**To do:**
Reproduce the lines below exactly. Skip images.

**Saved data entries:**
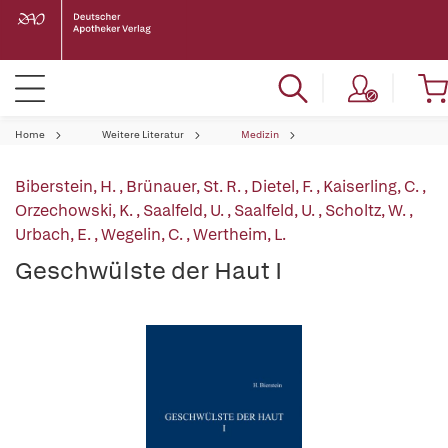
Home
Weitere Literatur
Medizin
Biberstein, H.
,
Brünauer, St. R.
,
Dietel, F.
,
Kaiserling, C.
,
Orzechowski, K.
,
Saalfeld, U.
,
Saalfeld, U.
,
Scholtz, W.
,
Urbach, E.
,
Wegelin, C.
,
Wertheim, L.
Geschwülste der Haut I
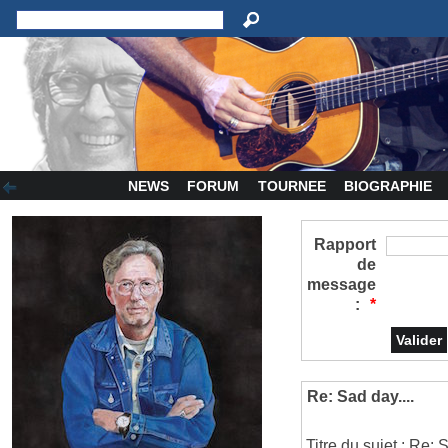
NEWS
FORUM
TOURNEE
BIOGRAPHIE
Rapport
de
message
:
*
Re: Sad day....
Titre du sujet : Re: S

**Answer for the task:**
Home
Weitere Literatur
Medizin
Biberstein, H.
,
Brünauer, St. R.
,
Dietel, F.
,
Kaiserling, C.
,
Orzechowski, K.
,
Saalfeld, U.
,
Saalfeld, U.
,
Scholtz, W.
,
Urbach, E.
,
Wegelin, C.
,
Wertheim, L.
Geschwülste der Haut I
NEWS
FORUM
TOURNEE
BIOGRAPHIE
Rapport
de
message
:
*
Re: Sad day....
Titre du sujet : Re: S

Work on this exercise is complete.